We can also focus on recursion. Since we cannot determine whether recursion should be terminated, we may define two functions. One function acts as a recursive function, and the other function processes the termination of recursion. What we need to do is to select one of the two functions. From the two options, we naturally think of Boolean variables, such as calling the first function when ture (1) and calling the second function when false (0. Now the problem is to convert the value n to a Boolean value. If two consecutive inverse operations are performed on n, that is !! N, then the non-zero n is converted to true, and the 0 is converted to false. With the above analysis, let's look at the following code:Copy codeThe Code is as follows: class;
A * Array [2];
Class
{
Public:
Virtual int Sum (int n) {return 0 ;}
};
Class B: public
{
Public:
Virtual int Sum (int n) {return Array [!! N]-> Sum (n-1) + n ;}
};
Int solution2_Sum (int n)
{
A;

Array [0] = &;
Array [1] = & B;
Int value = Array [1]-> Sum (n );
Return value;
}

This method uses virtual functions to implement function selection. If n is not zero, execute function B: Sum. If n is 0, execute A: Sum. We can also directly use the function pointer array, which may be more direct:Copy codeThe Code is as follows: typedef int (* fun) (int );
Int solution3_f1 (int I)
{
Return 0;
}
Int solution3_f2 (int I)
{
Fun f [2] = {solution3_f1, solution3_f2 };
Return I + f [!! I] (I-1 );
}

In addition, we can also let the compiler help us complete recursive operations, such as the following code:Copy codeThe Code is as follows: template <int n> struct solution4_Sum
{
Enum Value {N = solution4_Sum <n-1 >:: N + n };
};
Template <> struct solution4_Sum <1>
{
Enum Value {N = 1 };
};

Solution4_Sum <100>: N is the result of 1 + 2 +... + 100. When the compiler sees solution4_Sum <100>, It is a template class.
Solution4_Sum generates code of this type with the parameter 100. However, the type of the parameter 100 must be 99, because solution4_Sum <100 >:: N = solution4_Sum <99 >:: N + 100. This process is recursive until the type of parameter 1. Because the type has been explicitly defined, the compiler does not need to generate it.
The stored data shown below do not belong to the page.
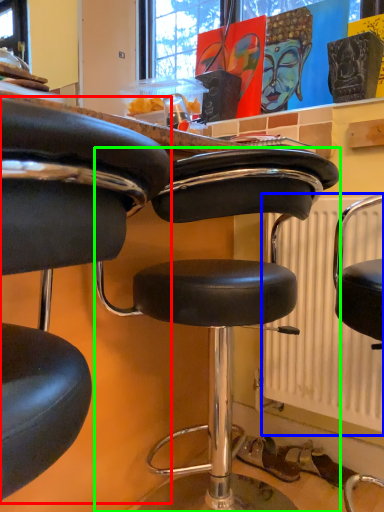 Question: Which is nearer to the chair (highlighted by a red box)? radiator (highlighted by a blue box) or chair (highlighted by a green box).

Choices:
 (A) radiator
 (B) chair

Answer: (B) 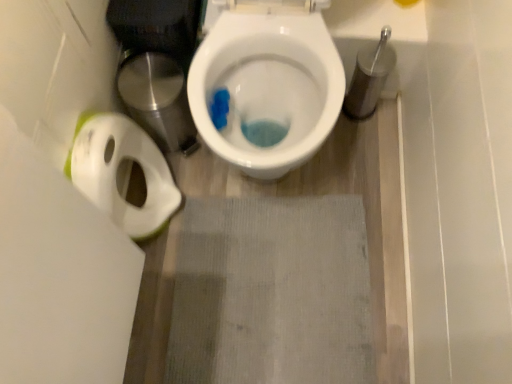 Image resolution: width=512 pixels, height=384 pixels. Describe the element at coordinates (158, 100) in the screenshot. I see `brushed metal potty at upper left` at that location.

Identify the location of brushed metal potty at upper left. (158, 100).

Measure the distance between brushed metal potty at upper left and camera.

brushed metal potty at upper left is 1.10 meters from camera.

Locate an element on the screen. The width and height of the screenshot is (512, 384). brushed metal potty at upper left is located at coordinates (158, 100). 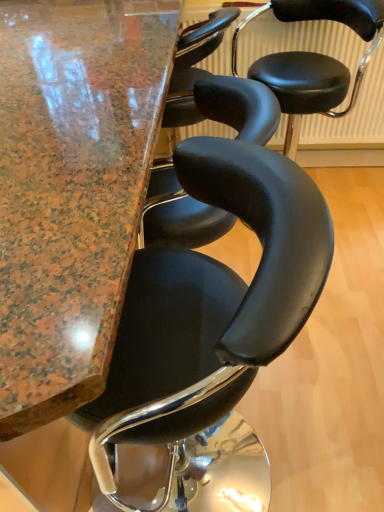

Recursive compilation ends here. Because this process is completed in the compilation process, the input n must be determined during the compilation process and cannot be entered dynamically. This is the biggest drawback of this method. In addition, the compiler has a limit on the recursive depth of recursive compilation code, that is, the requirement n cannot be too large.